▶ **What you have to do**
Look through the records and copy every line in which "zapewniania" appears.

Stored entries:
Start of Block

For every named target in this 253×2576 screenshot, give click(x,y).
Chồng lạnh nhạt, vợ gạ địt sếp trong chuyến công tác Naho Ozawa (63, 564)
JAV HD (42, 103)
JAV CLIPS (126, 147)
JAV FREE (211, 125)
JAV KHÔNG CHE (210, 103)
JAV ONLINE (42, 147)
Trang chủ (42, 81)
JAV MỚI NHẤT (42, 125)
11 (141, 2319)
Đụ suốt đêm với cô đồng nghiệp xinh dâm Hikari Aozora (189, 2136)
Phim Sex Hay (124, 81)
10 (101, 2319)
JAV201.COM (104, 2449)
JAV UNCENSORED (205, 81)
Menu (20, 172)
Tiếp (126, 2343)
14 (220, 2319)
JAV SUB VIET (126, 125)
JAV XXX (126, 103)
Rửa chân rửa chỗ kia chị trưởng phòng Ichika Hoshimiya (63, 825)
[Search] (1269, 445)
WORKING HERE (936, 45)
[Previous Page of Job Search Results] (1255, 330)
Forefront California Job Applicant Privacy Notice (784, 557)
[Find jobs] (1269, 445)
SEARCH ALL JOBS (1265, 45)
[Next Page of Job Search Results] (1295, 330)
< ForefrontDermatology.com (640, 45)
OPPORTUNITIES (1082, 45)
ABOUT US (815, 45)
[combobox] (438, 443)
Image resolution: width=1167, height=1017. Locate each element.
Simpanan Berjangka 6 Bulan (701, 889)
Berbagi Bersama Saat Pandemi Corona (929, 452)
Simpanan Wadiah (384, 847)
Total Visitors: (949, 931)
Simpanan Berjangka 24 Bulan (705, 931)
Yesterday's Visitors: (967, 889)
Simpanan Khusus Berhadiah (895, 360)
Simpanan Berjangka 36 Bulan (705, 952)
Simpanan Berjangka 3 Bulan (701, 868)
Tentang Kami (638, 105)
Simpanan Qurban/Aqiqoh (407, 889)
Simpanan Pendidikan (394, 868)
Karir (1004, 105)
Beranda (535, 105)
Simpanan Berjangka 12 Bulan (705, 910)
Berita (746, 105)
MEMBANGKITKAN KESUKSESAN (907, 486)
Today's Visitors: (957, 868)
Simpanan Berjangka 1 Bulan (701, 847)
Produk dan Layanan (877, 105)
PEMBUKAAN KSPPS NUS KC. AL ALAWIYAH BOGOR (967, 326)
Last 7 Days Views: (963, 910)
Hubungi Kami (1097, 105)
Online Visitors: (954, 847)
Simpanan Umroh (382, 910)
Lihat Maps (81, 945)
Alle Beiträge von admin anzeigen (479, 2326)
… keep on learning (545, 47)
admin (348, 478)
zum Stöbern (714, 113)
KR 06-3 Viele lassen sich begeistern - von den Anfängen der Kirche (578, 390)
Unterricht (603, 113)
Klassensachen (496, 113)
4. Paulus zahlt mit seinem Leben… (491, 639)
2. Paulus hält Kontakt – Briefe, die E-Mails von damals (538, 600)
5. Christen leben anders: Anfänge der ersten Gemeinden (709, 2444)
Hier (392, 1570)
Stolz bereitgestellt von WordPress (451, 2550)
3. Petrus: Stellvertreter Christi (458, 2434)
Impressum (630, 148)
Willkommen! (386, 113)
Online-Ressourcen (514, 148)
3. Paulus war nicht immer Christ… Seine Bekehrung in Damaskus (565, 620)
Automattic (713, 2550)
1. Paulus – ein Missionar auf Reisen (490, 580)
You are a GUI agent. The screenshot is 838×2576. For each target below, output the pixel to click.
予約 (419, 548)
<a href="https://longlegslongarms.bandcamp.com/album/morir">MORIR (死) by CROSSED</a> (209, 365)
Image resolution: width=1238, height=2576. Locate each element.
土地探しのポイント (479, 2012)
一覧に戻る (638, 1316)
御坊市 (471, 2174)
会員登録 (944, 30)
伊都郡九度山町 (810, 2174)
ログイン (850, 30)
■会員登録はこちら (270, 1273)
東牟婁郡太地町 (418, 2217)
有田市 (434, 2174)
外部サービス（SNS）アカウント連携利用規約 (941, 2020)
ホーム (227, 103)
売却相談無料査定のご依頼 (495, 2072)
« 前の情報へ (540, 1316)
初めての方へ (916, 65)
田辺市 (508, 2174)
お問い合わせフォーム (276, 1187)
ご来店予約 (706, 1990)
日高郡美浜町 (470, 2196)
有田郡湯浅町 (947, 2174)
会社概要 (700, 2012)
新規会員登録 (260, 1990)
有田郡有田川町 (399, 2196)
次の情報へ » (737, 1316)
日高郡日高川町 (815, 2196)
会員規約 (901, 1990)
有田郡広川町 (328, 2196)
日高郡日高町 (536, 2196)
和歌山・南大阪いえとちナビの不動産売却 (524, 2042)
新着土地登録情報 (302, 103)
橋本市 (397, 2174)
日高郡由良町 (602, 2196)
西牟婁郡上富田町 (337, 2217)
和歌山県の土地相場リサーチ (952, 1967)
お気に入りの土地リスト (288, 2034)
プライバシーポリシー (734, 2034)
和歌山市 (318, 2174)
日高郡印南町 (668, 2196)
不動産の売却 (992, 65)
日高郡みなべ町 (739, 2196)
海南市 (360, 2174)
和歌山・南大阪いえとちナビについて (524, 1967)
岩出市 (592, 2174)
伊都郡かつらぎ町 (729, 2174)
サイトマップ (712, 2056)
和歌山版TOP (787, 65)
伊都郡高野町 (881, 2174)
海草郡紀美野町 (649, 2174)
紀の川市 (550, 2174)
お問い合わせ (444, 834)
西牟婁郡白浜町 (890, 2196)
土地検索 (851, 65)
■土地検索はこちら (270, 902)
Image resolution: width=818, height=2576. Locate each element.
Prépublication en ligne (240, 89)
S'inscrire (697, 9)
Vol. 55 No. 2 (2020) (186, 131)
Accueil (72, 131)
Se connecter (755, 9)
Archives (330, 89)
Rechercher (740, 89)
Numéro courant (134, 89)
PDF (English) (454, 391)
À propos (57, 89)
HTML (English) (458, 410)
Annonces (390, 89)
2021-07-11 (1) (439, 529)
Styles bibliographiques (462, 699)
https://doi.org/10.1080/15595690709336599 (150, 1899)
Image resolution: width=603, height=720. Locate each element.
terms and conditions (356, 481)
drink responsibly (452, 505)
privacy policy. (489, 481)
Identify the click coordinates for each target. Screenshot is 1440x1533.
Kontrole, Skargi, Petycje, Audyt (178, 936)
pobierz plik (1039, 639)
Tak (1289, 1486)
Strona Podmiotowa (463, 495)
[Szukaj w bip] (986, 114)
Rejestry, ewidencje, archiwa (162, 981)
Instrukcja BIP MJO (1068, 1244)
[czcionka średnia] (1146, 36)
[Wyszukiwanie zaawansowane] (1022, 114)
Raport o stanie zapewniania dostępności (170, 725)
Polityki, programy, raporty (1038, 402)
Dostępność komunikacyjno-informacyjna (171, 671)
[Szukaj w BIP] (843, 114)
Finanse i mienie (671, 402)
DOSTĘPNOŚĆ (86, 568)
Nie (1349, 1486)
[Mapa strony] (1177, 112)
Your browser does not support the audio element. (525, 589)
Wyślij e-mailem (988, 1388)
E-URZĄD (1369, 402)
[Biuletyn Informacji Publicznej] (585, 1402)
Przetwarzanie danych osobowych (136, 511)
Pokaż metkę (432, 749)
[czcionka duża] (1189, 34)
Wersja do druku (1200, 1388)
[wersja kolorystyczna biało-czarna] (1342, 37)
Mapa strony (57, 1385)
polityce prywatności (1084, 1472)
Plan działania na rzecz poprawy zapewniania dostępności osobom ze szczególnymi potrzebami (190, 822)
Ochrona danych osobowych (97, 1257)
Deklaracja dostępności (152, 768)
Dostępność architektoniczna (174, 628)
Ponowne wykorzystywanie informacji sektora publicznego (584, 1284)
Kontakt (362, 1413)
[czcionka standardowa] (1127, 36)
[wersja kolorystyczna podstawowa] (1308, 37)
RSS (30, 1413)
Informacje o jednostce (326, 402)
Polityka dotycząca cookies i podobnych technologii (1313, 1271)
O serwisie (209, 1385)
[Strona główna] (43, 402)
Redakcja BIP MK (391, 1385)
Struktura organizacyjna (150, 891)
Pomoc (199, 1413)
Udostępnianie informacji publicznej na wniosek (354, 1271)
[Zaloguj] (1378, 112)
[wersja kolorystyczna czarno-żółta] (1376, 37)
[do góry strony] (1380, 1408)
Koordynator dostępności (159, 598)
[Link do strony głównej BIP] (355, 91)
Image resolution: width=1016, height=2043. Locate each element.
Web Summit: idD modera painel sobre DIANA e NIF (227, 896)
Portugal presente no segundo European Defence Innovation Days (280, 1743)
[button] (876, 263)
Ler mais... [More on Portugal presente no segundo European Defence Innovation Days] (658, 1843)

End of Block

▶ **Answer box**
Raport o stanie zapewniania dostępności (170, 725)
Plan działania na rzecz poprawy zapewniania dostępności osobom ze szczególnymi potrzebami (190, 822)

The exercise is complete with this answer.